Pokemon is a top-rated game known worldwide. It was popularized by an anime series following a boy names Ash Ketchum and his journey to be a pokemon master! So what is a Pokemon? According to the article “Parents Guide to Pokemon,” a Pokemon is a “Pokémon are creatures of all shapes and sizes who live in the wild or alongside their human partners (called “Trainers”)” Trainers must catch their Pokemon and train them by battling so they can evolve to their highest level. There are tons of Pokemon, each with different types and abilities. There also many different games that the article describes as “In many games, the player takes on the role of a young Trainer whose journey involves traveling from place to place, catching and training Pokémon, and battling against other Trainers’ Pokémon on a quest to become the Pokémon League Champion.” (Parents Guide to Pokemon) Pokemon makes a comeback every couple of years and has a fan base that spans far and wide over many ages and types of people.
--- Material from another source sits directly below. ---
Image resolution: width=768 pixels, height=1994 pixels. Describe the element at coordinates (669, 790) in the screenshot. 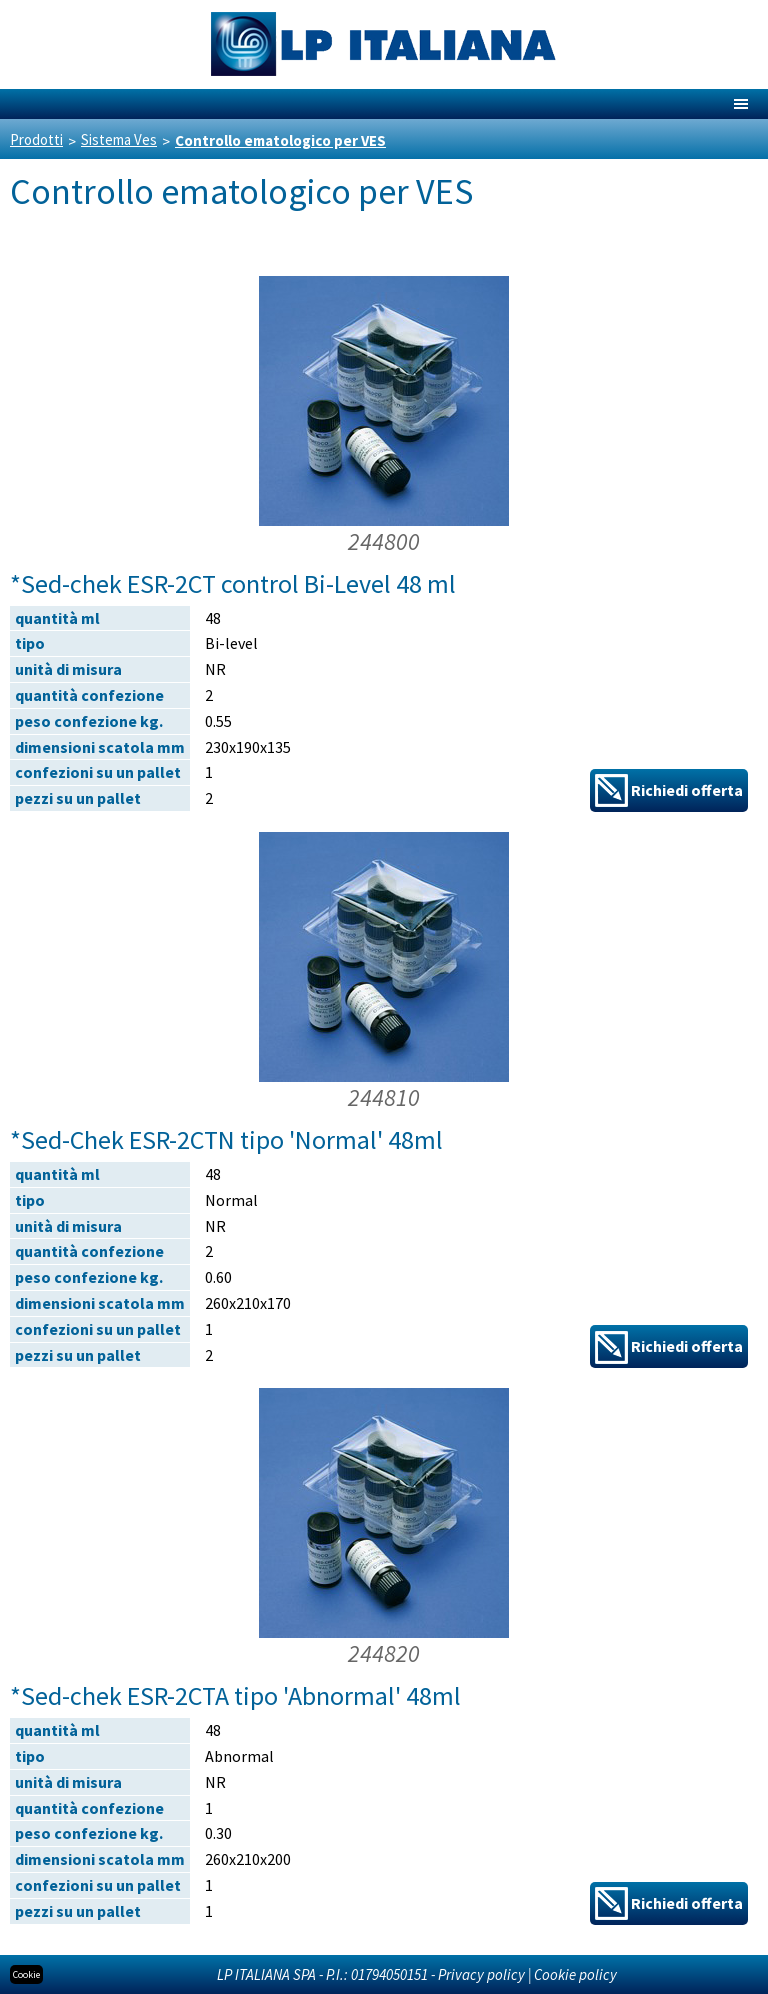 I see `Richiedi offerta` at that location.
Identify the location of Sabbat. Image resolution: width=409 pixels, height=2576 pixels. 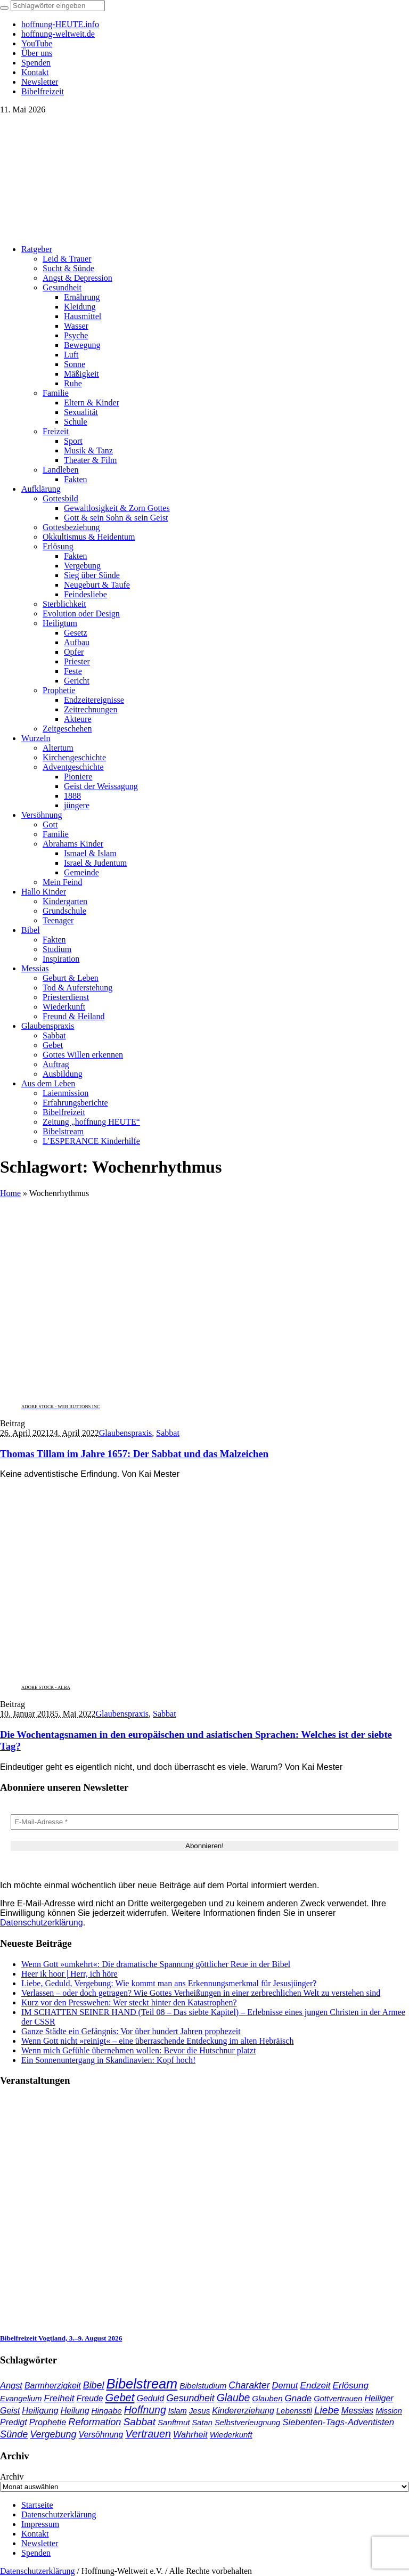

My first plot shows the average stats of each pokemon type. Each bar represents a different variable, and each color indicates what it corresponds with. This plot was fascinating, and a pattern that I found was that certain types of Pokemon had much better stats than other types; for example, dragon Pokemon had a high attack while steel Pokemon had a high defense. This is great to know when building your team in the Pokemon game, as it will allow you to have a more well-rounded team. A boxplot would’ve been a good thing to add, as theirs many obvious outliers that would be good to understand. I animated this plot to show one at a time and it looks very cool and gives you more time to focus on the best.

Next, I chose to explore whether the dragon or steel type had more of a correlation between attack and defense. I was surprised to learn that they had the exact weak positive correlation; although one was there, it was not strong. I then plotted the differences between these two Pokemon types: defense and attack, as they’re dubbed the best. I animated it so it would show one at a time.